TASK TO COMPLETE ▸
Filter out all lines without the word "pero" from the data below, please, and copy the rest.

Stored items
#####
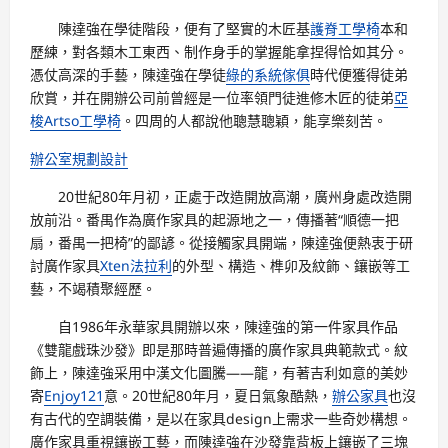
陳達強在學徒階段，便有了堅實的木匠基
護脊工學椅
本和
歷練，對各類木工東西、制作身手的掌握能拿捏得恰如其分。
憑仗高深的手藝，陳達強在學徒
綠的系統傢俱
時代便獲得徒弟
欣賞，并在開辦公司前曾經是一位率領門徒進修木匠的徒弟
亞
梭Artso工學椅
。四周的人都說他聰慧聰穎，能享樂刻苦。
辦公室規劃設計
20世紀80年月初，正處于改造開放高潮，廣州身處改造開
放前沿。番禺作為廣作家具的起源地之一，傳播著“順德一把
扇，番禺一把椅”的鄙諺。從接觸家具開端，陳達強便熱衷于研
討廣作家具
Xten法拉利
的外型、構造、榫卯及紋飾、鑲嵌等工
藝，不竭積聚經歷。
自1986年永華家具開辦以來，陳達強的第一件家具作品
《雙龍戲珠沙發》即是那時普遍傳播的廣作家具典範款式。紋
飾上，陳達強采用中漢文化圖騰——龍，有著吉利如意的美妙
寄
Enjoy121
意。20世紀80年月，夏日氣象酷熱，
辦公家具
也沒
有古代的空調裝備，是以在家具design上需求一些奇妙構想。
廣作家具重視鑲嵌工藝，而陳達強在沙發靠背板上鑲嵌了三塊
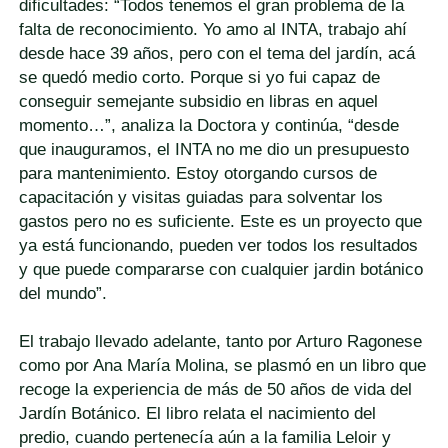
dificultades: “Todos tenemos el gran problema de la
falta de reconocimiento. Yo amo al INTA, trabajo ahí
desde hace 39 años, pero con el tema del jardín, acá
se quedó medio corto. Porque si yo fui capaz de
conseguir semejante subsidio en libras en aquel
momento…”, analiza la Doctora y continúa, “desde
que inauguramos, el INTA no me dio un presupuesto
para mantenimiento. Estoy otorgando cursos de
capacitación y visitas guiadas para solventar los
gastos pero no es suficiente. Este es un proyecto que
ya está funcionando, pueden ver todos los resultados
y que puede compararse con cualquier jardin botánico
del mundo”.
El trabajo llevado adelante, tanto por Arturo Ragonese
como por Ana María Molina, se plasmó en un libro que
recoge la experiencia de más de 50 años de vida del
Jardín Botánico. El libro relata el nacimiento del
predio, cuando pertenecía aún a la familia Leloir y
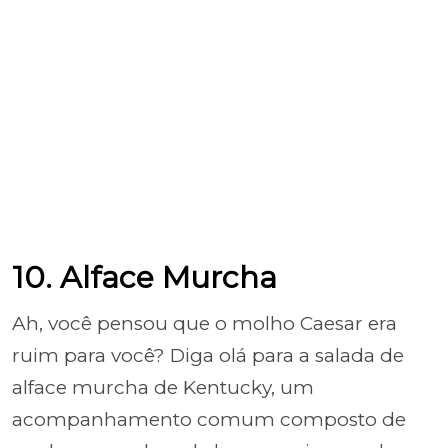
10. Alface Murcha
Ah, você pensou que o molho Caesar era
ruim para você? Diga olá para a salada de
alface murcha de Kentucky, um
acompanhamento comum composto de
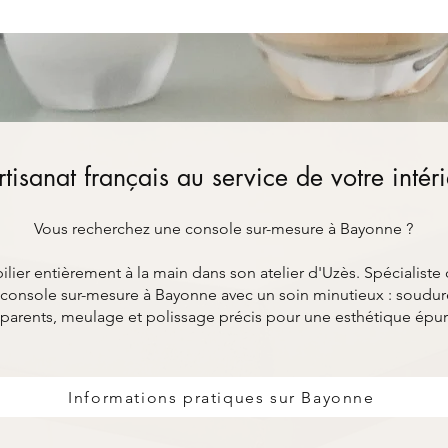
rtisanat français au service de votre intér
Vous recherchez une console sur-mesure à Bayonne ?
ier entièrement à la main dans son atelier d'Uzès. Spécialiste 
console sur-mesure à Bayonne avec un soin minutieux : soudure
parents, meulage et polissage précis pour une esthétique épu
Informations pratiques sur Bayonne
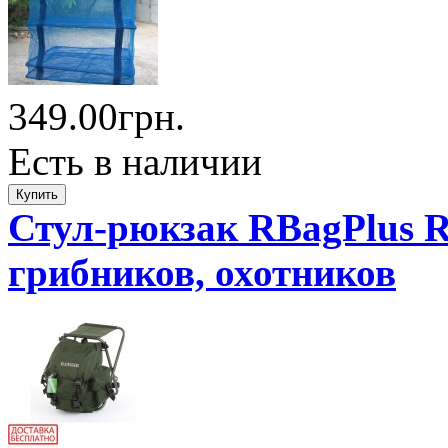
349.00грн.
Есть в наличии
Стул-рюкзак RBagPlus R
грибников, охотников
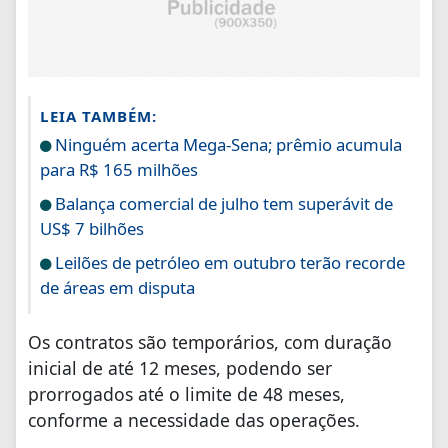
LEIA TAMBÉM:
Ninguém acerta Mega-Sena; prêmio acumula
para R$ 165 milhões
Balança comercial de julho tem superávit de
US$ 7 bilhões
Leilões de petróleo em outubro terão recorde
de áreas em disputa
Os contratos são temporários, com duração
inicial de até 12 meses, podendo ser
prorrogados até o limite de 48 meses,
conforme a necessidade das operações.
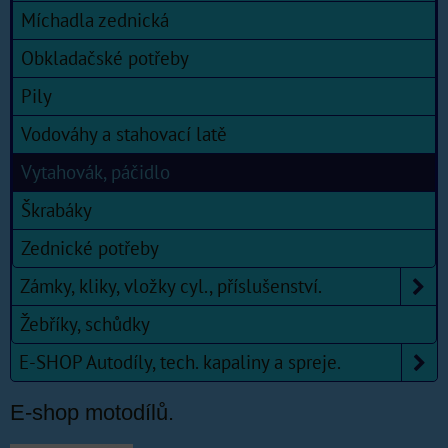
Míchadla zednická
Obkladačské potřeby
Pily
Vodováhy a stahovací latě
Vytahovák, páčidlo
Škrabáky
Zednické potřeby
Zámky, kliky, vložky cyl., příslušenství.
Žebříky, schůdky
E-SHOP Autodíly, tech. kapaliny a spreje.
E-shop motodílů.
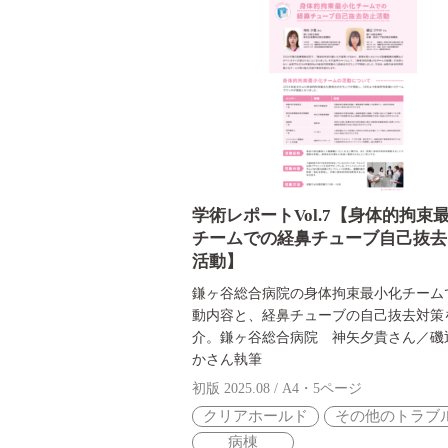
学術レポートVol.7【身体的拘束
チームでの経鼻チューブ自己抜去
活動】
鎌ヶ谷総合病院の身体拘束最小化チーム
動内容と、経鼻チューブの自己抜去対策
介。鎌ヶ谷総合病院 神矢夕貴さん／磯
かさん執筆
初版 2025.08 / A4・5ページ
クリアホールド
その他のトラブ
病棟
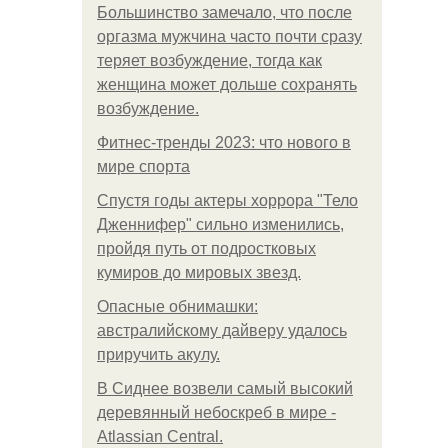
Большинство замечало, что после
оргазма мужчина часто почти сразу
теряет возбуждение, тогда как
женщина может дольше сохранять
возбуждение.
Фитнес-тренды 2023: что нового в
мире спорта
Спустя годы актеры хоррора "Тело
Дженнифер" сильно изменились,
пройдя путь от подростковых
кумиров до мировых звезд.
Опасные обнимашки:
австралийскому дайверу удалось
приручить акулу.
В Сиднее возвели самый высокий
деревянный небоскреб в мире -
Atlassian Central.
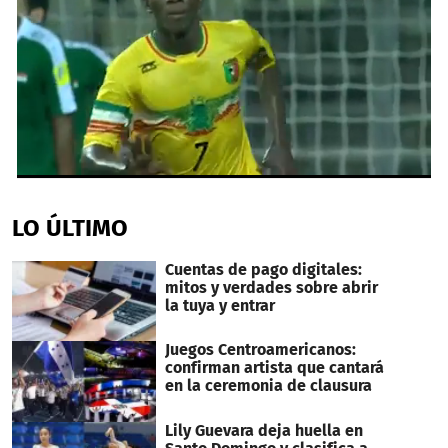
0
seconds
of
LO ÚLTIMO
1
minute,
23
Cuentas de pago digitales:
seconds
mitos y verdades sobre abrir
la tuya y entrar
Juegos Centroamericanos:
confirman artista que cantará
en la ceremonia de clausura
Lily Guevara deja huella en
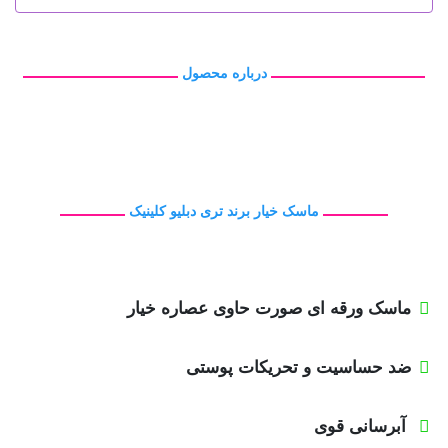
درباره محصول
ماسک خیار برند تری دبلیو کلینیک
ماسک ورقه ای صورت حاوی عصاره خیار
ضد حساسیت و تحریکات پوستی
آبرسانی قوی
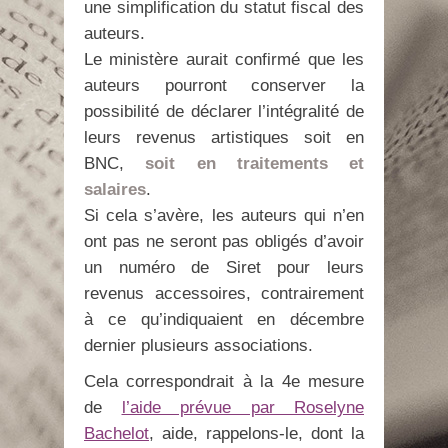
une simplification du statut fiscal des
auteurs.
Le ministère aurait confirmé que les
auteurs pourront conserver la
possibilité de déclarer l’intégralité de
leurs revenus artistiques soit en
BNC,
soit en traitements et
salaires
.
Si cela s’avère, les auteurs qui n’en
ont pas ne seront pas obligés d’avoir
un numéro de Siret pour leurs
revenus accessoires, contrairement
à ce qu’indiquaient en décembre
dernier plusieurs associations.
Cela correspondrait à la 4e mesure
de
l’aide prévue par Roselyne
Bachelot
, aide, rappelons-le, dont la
#####
RESULT OF THIS TASK ▸
desde hace 39 años, pero con el tema del jardín, acá
gastos pero no es suficiente. Este es un proyecto que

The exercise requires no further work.